When you find the word "button" in a line of the entries, please copy the whole line.

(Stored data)
+ + + + + + +
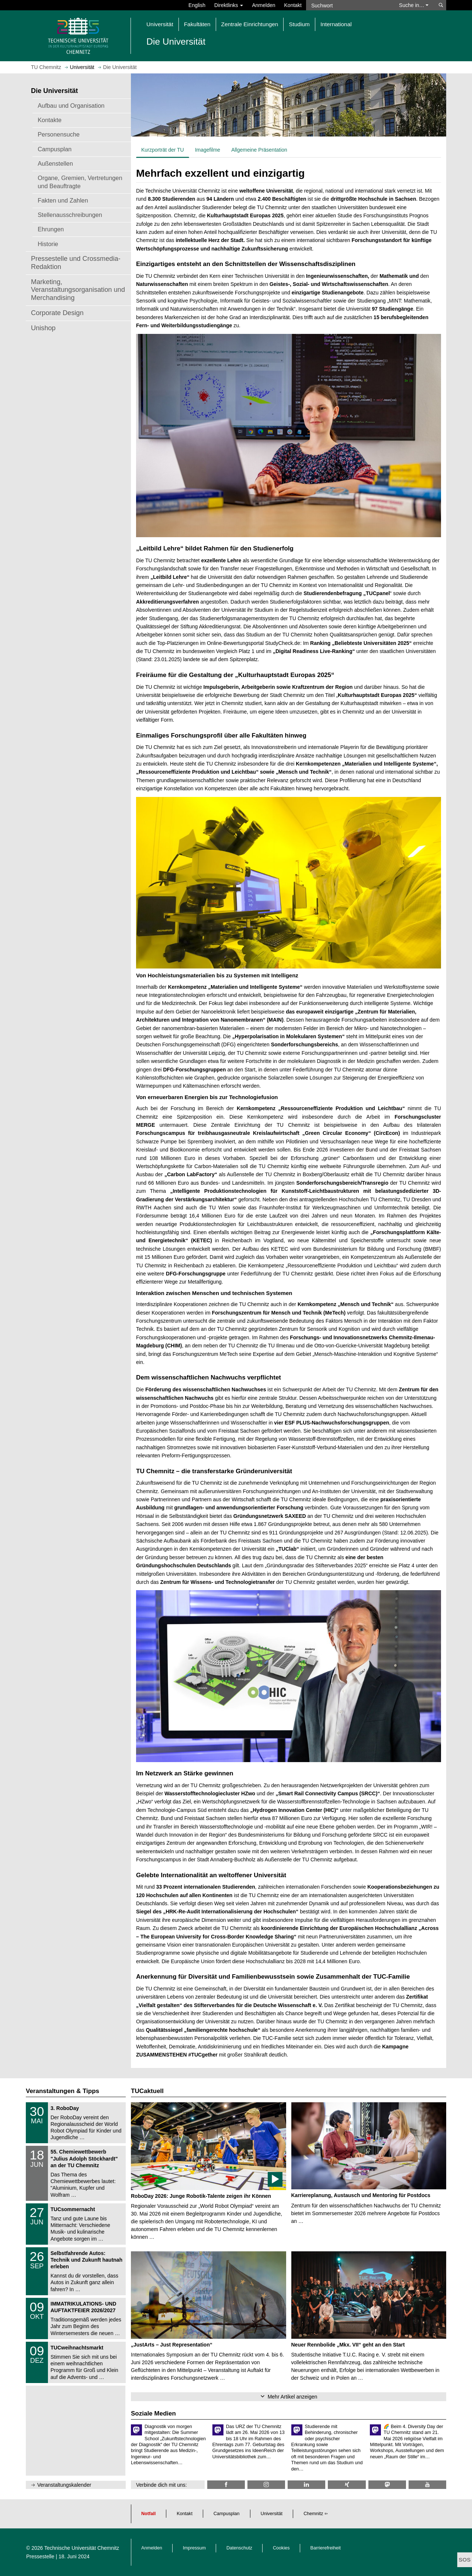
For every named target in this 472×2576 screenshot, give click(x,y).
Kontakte (50, 120)
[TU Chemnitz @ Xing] (346, 2484)
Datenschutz (239, 2548)
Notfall (148, 2513)
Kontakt (293, 5)
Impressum (194, 2548)
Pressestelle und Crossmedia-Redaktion (76, 262)
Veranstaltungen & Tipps (62, 2091)
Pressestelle (40, 2556)
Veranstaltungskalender (64, 2485)
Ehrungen (51, 229)
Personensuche (59, 134)
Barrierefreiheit (325, 2548)
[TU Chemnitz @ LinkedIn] (306, 2484)
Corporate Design (57, 313)
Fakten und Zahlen (63, 200)
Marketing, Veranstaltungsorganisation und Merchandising (78, 290)
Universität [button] (159, 24)
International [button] (336, 24)
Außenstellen (55, 163)
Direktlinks (228, 5)
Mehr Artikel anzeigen (292, 2397)
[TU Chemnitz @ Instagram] (266, 2484)
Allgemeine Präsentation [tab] (259, 150)
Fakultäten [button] (197, 24)
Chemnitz (313, 2513)
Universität (272, 2513)
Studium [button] (299, 24)
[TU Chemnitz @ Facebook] (226, 2484)
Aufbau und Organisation (71, 105)
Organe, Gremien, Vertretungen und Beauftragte (80, 182)
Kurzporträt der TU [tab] (162, 150)
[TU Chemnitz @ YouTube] (427, 2484)
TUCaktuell (147, 2091)
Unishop (43, 328)
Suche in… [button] (413, 5)
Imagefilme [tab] (207, 150)
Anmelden (263, 5)
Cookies (281, 2548)
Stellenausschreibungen (70, 214)
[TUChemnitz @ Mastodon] (387, 2484)
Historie (48, 244)
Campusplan (55, 149)
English (196, 5)
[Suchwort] (349, 5)
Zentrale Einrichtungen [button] (249, 24)
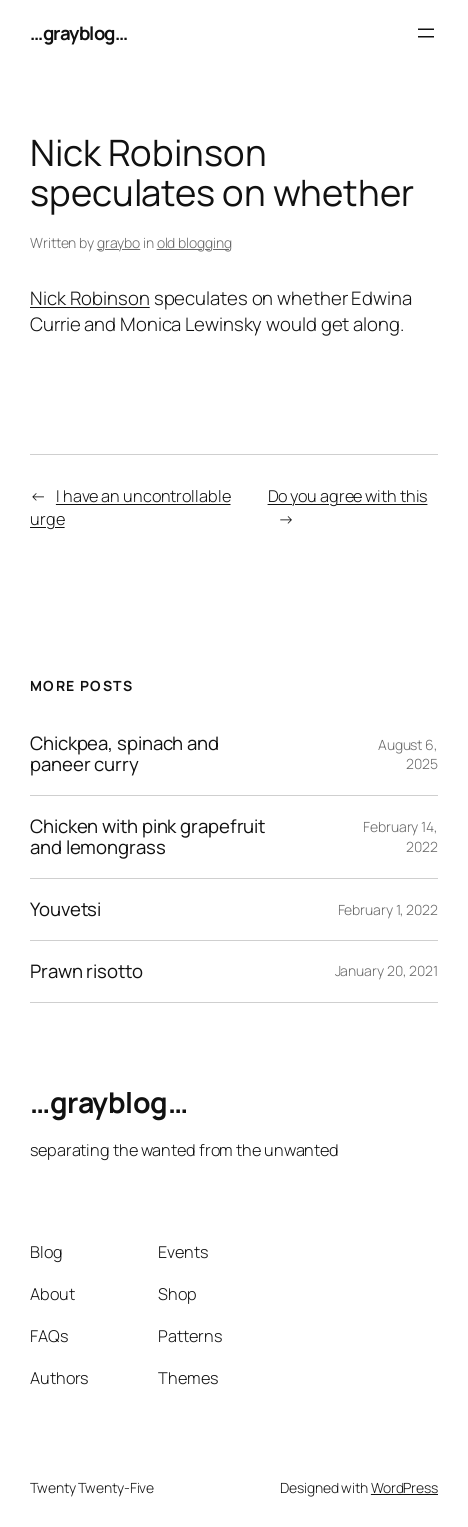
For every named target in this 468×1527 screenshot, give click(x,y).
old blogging (194, 242)
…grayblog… (78, 33)
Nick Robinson (90, 298)
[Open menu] (426, 33)
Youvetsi (65, 909)
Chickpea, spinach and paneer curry (124, 754)
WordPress (404, 1487)
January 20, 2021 (386, 970)
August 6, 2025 (408, 754)
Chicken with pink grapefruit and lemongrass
+ + + + + + +
WRITTEN ANSWER =
Universität [button] (159, 24)
International [button] (336, 24)
Fakultäten [button] (197, 24)
Studium [button] (299, 24)
Suche in… [button] (413, 5)
Zentrale Einrichtungen [button] (249, 24)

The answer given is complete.